What to produce
Each line in the records below, from the one that contains "Manual De Ergonomia. Manual De Aplicação" to the one that contains "Exkursionen sind Teil", should be reproduced exactly, the first and last included.

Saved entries
=== Begin Enclosure ===
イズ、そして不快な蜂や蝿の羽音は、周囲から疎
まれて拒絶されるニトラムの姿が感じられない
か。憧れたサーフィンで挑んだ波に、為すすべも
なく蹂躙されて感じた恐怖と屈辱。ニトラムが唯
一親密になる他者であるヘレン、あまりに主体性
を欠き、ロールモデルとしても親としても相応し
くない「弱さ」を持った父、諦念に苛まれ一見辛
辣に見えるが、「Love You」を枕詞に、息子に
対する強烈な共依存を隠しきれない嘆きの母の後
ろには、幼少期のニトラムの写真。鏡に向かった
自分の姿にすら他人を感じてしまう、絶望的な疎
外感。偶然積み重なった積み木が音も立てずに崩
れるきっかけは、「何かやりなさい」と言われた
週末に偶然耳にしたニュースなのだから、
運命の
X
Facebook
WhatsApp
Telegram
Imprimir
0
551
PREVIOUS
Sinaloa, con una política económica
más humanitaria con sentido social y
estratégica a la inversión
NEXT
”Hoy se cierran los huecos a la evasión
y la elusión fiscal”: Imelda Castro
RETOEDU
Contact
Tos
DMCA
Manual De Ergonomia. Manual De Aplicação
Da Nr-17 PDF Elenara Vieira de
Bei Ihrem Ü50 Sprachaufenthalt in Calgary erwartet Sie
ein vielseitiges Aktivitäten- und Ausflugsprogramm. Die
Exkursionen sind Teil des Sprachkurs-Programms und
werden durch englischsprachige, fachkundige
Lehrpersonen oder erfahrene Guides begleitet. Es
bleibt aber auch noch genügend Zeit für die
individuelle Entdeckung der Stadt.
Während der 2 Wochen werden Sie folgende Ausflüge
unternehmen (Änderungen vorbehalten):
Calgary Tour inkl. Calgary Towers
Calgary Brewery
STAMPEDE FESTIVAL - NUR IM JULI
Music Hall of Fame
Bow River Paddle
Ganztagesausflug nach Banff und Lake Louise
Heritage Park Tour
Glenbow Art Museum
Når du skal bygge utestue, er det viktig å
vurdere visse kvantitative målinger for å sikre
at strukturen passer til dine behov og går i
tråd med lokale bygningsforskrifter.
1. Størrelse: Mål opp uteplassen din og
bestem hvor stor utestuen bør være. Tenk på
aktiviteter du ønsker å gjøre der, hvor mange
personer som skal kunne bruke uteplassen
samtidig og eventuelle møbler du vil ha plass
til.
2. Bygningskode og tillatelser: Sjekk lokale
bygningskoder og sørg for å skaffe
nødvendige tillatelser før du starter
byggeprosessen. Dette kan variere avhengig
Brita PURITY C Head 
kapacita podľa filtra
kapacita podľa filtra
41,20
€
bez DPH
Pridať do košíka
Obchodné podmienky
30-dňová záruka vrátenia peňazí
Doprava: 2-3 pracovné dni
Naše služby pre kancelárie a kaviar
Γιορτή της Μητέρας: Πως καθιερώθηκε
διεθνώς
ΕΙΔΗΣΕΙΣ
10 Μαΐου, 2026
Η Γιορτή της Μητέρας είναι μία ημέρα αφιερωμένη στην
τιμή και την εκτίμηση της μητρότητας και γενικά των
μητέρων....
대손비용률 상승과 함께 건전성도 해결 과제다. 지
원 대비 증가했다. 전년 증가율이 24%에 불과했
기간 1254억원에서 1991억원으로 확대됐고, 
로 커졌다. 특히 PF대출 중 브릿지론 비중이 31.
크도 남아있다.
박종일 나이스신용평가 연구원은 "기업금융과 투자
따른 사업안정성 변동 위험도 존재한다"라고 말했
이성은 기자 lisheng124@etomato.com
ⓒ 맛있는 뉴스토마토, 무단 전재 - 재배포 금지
=== End Enclosure ===
Response box
Manual De Ergonomia. Manual De Aplicação
Da Nr-17 PDF Elenara Vieira de
Bei Ihrem Ü50 Sprachaufenthalt in Calgary erwartet Sie
ein vielseitiges Aktivitäten- und Ausflugsprogramm. Die
Exkursionen sind Teil des Sprachkurs-Programms und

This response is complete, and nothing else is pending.